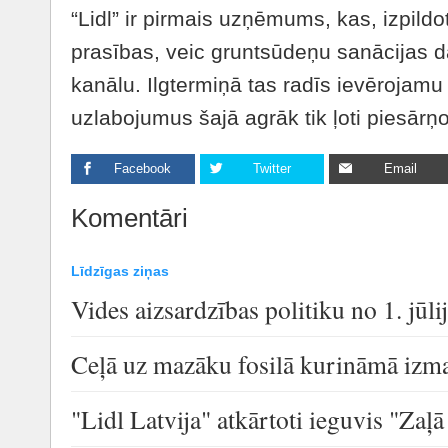
“Lidl” ir pirmais uzņēmums, kas, izpild
prasības, veic gruntsūdeņu sanācijas
kanālu. Ilgtermiņā tas radīs ievērojamu
uzlabojumus šajā agrāk tik ļoti piesārņ
Facebook
Twitter
Email
Komentāri
Līdzīgas ziņas
Vides aizsardzības politiku no 1. jū
Ceļā uz mazāku fosilā kurināmā izm
"Lidl Latvija" atkārtoti ieguvis "Zaļ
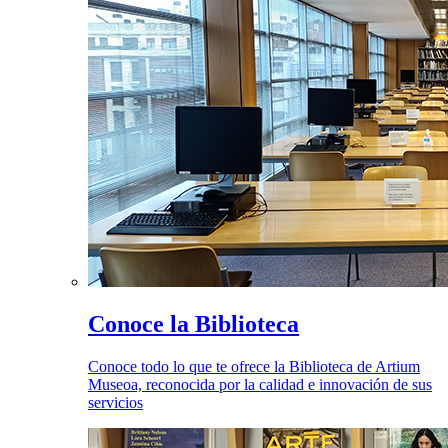
Conoce la Biblioteca
Conoce todo lo que te ofrece la Biblioteca de Artium
Museoa, reconocida por la calidad e innovación de sus
servicios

→ What the task asks
Without the pictures, write out every line above exactly as it appears.

→ Task solution
“Lidl” ir pirmais uzņēmums, kas, izpild
prasības, veic gruntsūdeņu sanācijas
kanālu. Ilgtermiņā tas radīs ievērojamu
uzlabojumus šajā agrāk tik ļoti piesārņ
Facebook
Twitter
Email
Komentāri
Līdzīgas ziņas
Vides aizsardzības politiku no 1. jū
Ceļā uz mazāku fosilā kurināmā izm
"Lidl Latvija" atkārtoti ieguvis "Zaļ
Conoce la Biblioteca
Conoce todo lo que te ofrece la Biblioteca de Artium
Museoa, reconocida por la calidad e innovación de sus
servicios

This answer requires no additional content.